ACTIVITY:
The listing below is to be copied in full, line by line.

EXERCISE INPUT:
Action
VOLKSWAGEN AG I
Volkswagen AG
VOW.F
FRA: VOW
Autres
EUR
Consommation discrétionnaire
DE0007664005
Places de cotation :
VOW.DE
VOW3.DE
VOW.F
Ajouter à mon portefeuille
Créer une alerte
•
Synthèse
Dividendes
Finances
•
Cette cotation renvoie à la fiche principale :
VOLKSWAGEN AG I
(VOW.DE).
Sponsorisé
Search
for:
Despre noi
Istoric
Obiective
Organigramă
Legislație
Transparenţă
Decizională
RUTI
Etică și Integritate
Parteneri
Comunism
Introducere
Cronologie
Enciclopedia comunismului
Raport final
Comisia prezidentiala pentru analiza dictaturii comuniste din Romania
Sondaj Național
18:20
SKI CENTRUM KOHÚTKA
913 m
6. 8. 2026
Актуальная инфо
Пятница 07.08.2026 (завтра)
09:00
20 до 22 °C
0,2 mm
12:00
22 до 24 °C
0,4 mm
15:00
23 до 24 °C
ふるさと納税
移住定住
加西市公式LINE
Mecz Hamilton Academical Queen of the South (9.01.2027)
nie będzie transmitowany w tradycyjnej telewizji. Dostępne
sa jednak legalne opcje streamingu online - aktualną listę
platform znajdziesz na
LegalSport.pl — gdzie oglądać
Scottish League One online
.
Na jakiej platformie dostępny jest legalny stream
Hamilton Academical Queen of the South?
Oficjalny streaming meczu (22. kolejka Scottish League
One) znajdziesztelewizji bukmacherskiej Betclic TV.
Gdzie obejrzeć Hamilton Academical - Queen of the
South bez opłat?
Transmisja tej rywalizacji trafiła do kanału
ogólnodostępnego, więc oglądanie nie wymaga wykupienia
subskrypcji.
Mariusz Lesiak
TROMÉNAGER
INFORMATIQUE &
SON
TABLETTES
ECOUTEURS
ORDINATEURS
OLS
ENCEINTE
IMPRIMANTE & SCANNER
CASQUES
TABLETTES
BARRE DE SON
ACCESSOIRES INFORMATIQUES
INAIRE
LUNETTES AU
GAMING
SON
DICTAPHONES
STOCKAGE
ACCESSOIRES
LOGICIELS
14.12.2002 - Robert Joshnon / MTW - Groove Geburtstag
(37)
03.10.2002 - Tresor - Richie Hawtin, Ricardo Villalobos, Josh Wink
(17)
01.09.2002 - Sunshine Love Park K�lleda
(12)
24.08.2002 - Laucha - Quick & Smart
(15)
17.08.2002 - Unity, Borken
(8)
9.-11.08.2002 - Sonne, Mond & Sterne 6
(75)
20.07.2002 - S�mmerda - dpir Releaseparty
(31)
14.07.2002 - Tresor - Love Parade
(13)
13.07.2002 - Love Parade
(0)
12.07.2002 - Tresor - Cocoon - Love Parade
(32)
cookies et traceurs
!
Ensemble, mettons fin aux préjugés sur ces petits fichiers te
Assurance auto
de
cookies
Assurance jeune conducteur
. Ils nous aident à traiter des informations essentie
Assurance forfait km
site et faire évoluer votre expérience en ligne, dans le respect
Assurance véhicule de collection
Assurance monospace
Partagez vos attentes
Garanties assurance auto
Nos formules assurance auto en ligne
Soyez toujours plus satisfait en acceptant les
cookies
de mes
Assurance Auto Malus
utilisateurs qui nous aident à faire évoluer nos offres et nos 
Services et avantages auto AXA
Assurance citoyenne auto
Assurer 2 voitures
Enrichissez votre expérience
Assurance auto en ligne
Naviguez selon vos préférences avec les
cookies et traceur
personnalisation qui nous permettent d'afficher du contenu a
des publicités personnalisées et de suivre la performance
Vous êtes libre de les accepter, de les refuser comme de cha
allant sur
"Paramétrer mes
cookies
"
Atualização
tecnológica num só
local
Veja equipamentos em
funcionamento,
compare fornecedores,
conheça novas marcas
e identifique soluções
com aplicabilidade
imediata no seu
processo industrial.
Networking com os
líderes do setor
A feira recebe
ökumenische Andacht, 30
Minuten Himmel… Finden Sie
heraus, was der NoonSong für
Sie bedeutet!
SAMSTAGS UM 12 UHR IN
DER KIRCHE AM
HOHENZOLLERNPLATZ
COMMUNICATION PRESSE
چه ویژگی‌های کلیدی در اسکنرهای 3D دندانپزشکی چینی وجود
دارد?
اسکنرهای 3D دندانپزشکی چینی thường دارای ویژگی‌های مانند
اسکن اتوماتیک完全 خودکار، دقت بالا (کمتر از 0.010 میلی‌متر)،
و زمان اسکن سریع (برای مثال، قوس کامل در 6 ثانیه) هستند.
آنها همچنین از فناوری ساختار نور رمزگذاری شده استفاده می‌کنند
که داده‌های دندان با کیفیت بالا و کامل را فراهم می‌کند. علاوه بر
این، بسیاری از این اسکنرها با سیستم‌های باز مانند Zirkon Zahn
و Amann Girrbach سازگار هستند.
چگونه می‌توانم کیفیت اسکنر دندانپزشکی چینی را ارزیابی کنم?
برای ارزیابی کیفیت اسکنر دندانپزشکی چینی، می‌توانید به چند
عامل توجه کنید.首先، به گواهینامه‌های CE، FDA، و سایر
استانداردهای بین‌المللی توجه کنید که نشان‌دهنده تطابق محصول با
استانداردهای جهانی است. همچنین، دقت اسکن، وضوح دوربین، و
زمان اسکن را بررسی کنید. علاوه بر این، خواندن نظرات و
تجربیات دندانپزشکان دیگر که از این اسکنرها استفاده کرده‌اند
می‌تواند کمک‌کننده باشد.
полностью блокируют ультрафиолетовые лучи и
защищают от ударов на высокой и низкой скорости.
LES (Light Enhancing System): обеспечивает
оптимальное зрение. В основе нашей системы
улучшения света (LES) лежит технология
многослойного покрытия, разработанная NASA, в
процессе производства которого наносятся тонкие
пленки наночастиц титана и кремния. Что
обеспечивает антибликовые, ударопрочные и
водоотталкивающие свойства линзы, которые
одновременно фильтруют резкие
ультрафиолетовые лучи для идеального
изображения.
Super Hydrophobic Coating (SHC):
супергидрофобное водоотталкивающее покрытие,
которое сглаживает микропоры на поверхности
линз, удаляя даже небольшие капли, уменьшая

TASK ANSWER:
Action
VOLKSWAGEN AG I
Volkswagen AG
VOW.F
FRA: VOW
Autres
EUR
Consommation discrétionnaire
DE0007664005
Places de cotation :
VOW.DE
VOW3.DE
VOW.F
Ajouter à mon portefeuille
Créer une alerte
•
Synthèse
Dividendes
Finances
•
Cette cotation renvoie à la fiche principale :
VOLKSWAGEN AG I
(VOW.DE).
Sponsorisé
Search
for:
Despre noi
Istoric
Obiective
Organigramă
Legislație
Transparenţă
Decizională
RUTI
Etică și Integritate
Parteneri
Comunism
Introducere
Cronologie
Enciclopedia comunismului
Raport final
Comisia prezidentiala pentru analiza dictaturii comuniste din Romania
Sondaj Național
18:20
SKI CENTRUM KOHÚTKA
913 m
6. 8. 2026
Актуальная инфо
Пятница 07.08.2026 (завтра)
09:00
20 до 22 °C
0,2 mm
12:00
22 до 24 °C
0,4 mm
15:00
23 до 24 °C
ふるさと納税
移住定住
加西市公式LINE
Mecz Hamilton Academical Queen of the South (9.01.2027)
nie będzie transmitowany w tradycyjnej telewizji. Dostępne
sa jednak legalne opcje streamingu online - aktualną listę
platform znajdziesz na
LegalSport.pl — gdzie oglądać
Scottish League One online
.
Na jakiej platformie dostępny jest legalny stream
Hamilton Academical Queen of the South?
Oficjalny streaming meczu (22. kolejka Scottish League
One) znajdziesztelewizji bukmacherskiej Betclic TV.
Gdzie obejrzeć Hamilton Academical - Queen of the
South bez opłat?
Transmisja tej rywalizacji trafiła do kanału
ogólnodostępnego, więc oglądanie nie wymaga wykupienia
subskrypcji.
Mariusz Lesiak
TROMÉNAGER
INFORMATIQUE &
SON
TABLETTES
ECOUTEURS
ORDINATEURS
OLS
ENCEINTE
IMPRIMANTE & SCANNER
CASQUES
TABLETTES
BARRE DE SON
ACCESSOIRES INFORMATIQUES
INAIRE
LUNETTES AU
GAMING
SON
DICTAPHONES
STOCKAGE
ACCESSOIRES
LOGICIELS
14.12.2002 - Robert Joshnon / MTW - Groove Geburtstag
(37)
03.10.2002 - Tresor - Richie Hawtin, Ricardo Villalobos, Josh Wink
(17)
01.09.2002 - Sunshine Love Park K�lleda
(12)
24.08.2002 - Laucha - Quick & Smart
(15)
17.08.2002 - Unity, Borken
(8)
9.-11.08.2002 - Sonne, Mond & Sterne 6
(75)
20.07.2002 - S�mmerda - dpir Releaseparty
(31)
14.07.2002 - Tresor - Love Parade
(13)
13.07.2002 - Love Parade
(0)
12.07.2002 - Tresor - Cocoon - Love Parade
(32)
cookies et traceurs
!
Ensemble, mettons fin aux préjugés sur ces petits fichiers te
Assurance auto
de
cookies
Assurance jeune conducteur
. Ils nous aident à traiter des informations essentie
Assurance forfait km
site et faire évoluer votre expérience en ligne, dans le respect
Assurance véhicule de collection
Assurance monospace
Partagez vos attentes
Garanties assurance auto
Nos formules assurance auto en ligne
Soyez toujours plus satisfait en acceptant les
cookies
de mes
Assurance Auto Malus
utilisateurs qui nous aident à faire évoluer nos offres et nos 
Services et avantages auto AXA
Assurance citoyenne auto
Assurer 2 voitures
Enrichissez votre expérience
Assurance auto en ligne
Naviguez selon vos préférences avec les
cookies et traceur
personnalisation qui nous permettent d'afficher du contenu a
des publicités personnalisées et de suivre la performance
Vous êtes libre de les accepter, de les refuser comme de cha
allant sur
"Paramétrer mes
cookies
"
Atualização
tecnológica num só
local
Veja equipamentos em
funcionamento,
compare fornecedores,
conheça novas marcas
e identifique soluções
com aplicabilidade
imediata no seu
processo industrial.
Networking com os
líderes do setor
A feira recebe
ökumenische Andacht, 30
Minuten Himmel… Finden Sie
heraus, was der NoonSong für
Sie bedeutet!
SAMSTAGS UM 12 UHR IN
DER KIRCHE AM
HOHENZOLLERNPLATZ
COMMUNICATION PRESSE
چه ویژگی‌های کلیدی در اسکنرهای 3D دندانپزشکی چینی وجود
دارد?
اسکنرهای 3D دندانپزشکی چینی thường دارای ویژگی‌های مانند
اسکن اتوماتیک完全 خودکار، دقت بالا (کمتر از 0.010 میلی‌متر)،
و زمان اسکن سریع (برای مثال، قوس کامل در 6 ثانیه) هستند.
آنها همچنین از فناوری ساختار نور رمزگذاری شده استفاده می‌کنند
که داده‌های دندان با کیفیت بالا و کامل را فراهم می‌کند. علاوه بر
این، بسیاری از این اسکنرها با سیستم‌های باز مانند Zirkon Zahn
و Amann Girrbach سازگار هستند.
چگونه می‌توانم کیفیت اسکنر دندانپزشکی چینی را ارزیابی کنم?
برای ارزیابی کیفیت اسکنر دندانپزشکی چینی، می‌توانید به چند
عامل توجه کنید.首先، به گواهینامه‌های CE، FDA، و سایر
استانداردهای بین‌المللی توجه کنید که نشان‌دهنده تطابق محصول با
استانداردهای جهانی است. همچنین، دقت اسکن، وضوح دوربین، و
زمان اسکن را بررسی کنید. علاوه بر این، خواندن نظرات و
تجربیات دندانپزشکان دیگر که از این اسکنرها استفاده کرده‌اند
می‌تواند کمک‌کننده باشد.
полностью блокируют ультрафиолетовые лучи и
защищают от ударов на высокой и низкой скорости.
LES (Light Enhancing System): обеспечивает
оптимальное зрение. В основе нашей системы
улучшения света (LES) лежит технология
многослойного покрытия, разработанная NASA, в
процессе производства которого наносятся тонкие
пленки наночастиц титана и кремния. Что
обеспечивает антибликовые, ударопрочные и
водоотталкивающие свойства линзы, которые
одновременно фильтруют резкие
ультрафиолетовые лучи для идеального
изображения.
Super Hydrophobic Coating (SHC):
супергидрофобное водоотталкивающее покрытие,
которое сглаживает микропоры на поверхности
линз, удаляя даже небольшие капли, уменьшая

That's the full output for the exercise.